Materials provided:
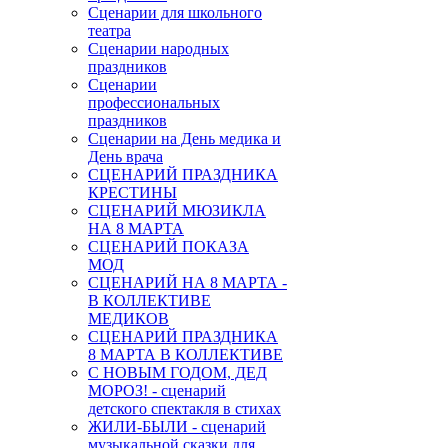
Сценарии для школьного
театра
Сценарии народных
праздников
Сценарии
профессиональных
праздников
Сценарии на День медика и
День врача
СЦЕНАРИЙ ПРАЗДНИКА
КРЕСТИНЫ
СЦЕНАРИЙ МЮЗИКЛА
НА 8 МАРТА
СЦЕНАРИЙ ПОКАЗА
МОД
СЦЕНАРИЙ НА 8 МАРТА -
В КОЛЛЕКТИВЕ
МЕДИКОВ
СЦЕНАРИЙ ПРАЗДНИКА
8 МАРТА В КОЛЛЕКТИВЕ
С НОВЫМ ГОДОМ, ДЕД
МОРОЗ! - сценарий
детского спектакля в стихах
ЖИЛИ-БЫЛИ - сценарий
музыкальной сказки для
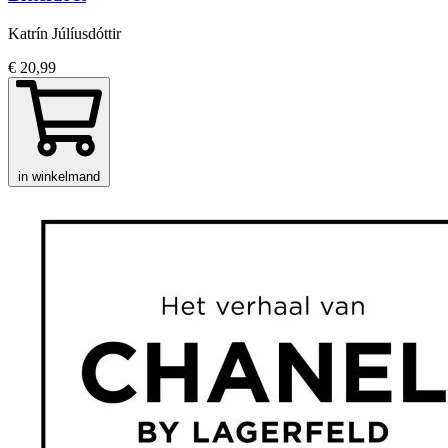
Katrín Júlíusdóttir
€ 20,99
in winkelmand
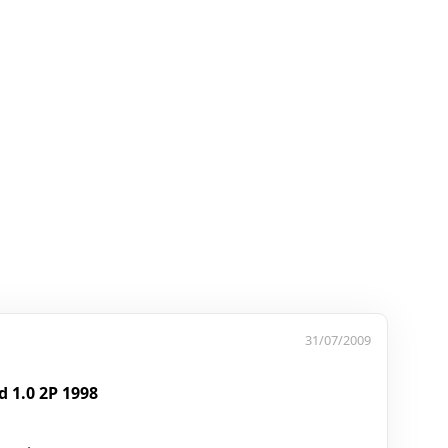
31/07/2009
 1.0 2P 1998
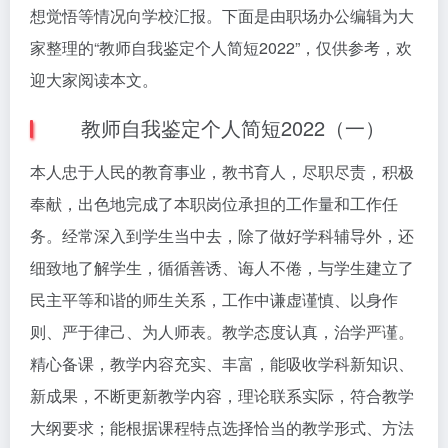
想觉悟等情况向学校汇报。下面是由职场办公编辑为大
家整理的“教师自我鉴定个人简短2022”，仅供参考，欢
迎大家阅读本文。
教师自我鉴定个人简短2022（一）
本人忠于人民的教育事业，教书育人，尽职尽责，积极
奉献，出色地完成了本职岗位承担的工作量和工作任
务。经常深入到学生当中去，除了做好学科辅导外，还
细致地了解学生，循循善诱、诲人不倦，与学生建立了
民主平等和谐的师生关系，工作中谦虚谨慎、以身作
则、严于律己、为人师表。教学态度认真，治学严谨。
精心备课，教学内容充实、丰富，能吸收学科新知识、
新成果，不断更新教学内容，理论联系实际，符合教学
大纲要求；能根据课程特点选择恰当的教学形式、方法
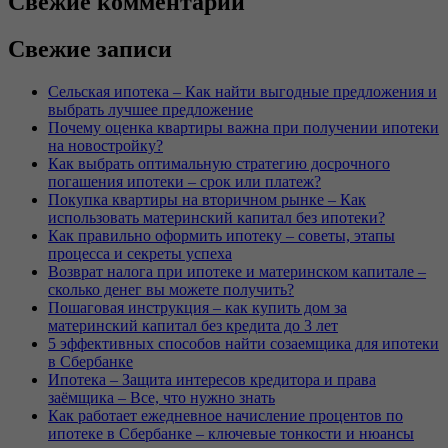
Свежие комментарии
Свежие записи
Сельская ипотека – Как найти выгодные предложения и
выбрать лучшее предложение
Почему оценка квартиры важна при получении ипотеки
на новостройку?
Как выбрать оптимальную стратегию досрочного
погашения ипотеки – срок или платеж?
Покупка квартиры на вторичном рынке – Как
использовать материнский капитал без ипотеки?
Как правильно оформить ипотеку – советы, этапы
процесса и секреты успеха
Возврат налога при ипотеке и материнском капитале –
сколько денег вы можете получить?
Пошаговая инструкция – как купить дом за
материнский капитал без кредита до 3 лет
5 эффективных способов найти созаемщика для ипотеки
в Сбербанке
Ипотека – Защита интересов кредитора и права
заёмщика – Все, что нужно знать
Как работает ежедневное начисление процентов по
ипотеке в Сбербанке – ключевые тонкости и нюансы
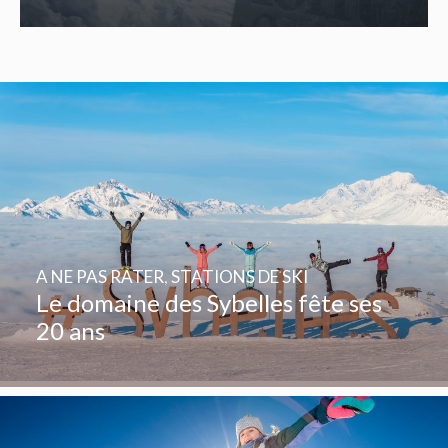
A NE PAS RATER
,
STATIONS DE SKI
Le domaine des Sybelles fête ses
20 ans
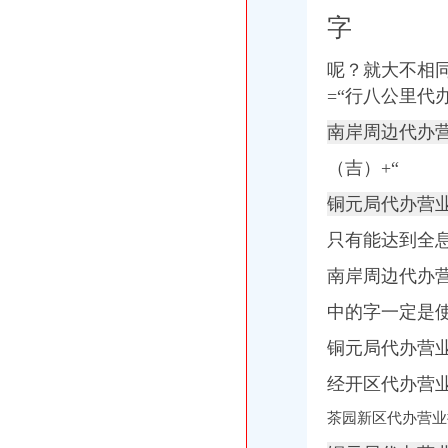
重庆代办营业执照
字
璧山代账,璧山工商代办,璧山营业执照代办,璧山代帐,重庆曙睿财
重庆助代理注册公司营业执照正规合法便捷高效-商务服务
呢？就大不相
【重庆公司代办价格慢牛工商代办费用500元】-易龙商务网
=“行八公里代
重庆公司注册低至300元,验资增资,代办分公司,个体户,进出口
重庆代理记帐|重庆财务公司|重庆文秋财务咨询有限公司|重庆工商代办
南岸周边代办
南岸区代办营业执照
（吉）+“
卓越国虹时代中心写字楼出售,南岸新地标纯办公区现房挑高5.1米
南岸区营业执照代办_志趣网
铜元局代办营业
重庆南岸代办理营业执照代办公司营业执照-益记财务公司_【会计服务
重庆南岸区个体户营业执照办理办个体户_搜问问
只有能达到全
重庆南岸区代办公司营业执照_南坪代理公司注册_个体户工商登记_开
福利社
南岸周边代办
福利社的微博_腾讯微博
中的字一定是
福利社
福利社_圈子_杭州19楼
铜元局代办营
福利社-苹果笔记本,iPhone,iPad,苹果正品购买,在这里有便宜的苹
品宝贝福利社|品宅男福利社天天更新！每日有福利,来找福利
经开区代办营
南山代办营业执照
茶园新区代办营业
南油代理注册公司南山区南头代办营业执照后海代办个体工商户-一
深圳南山代办营业执照,南山申请进出口经营_志趣网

Your goal: Only the number of lines in the data that hold "выбрать" should be stated.

Task solution: 2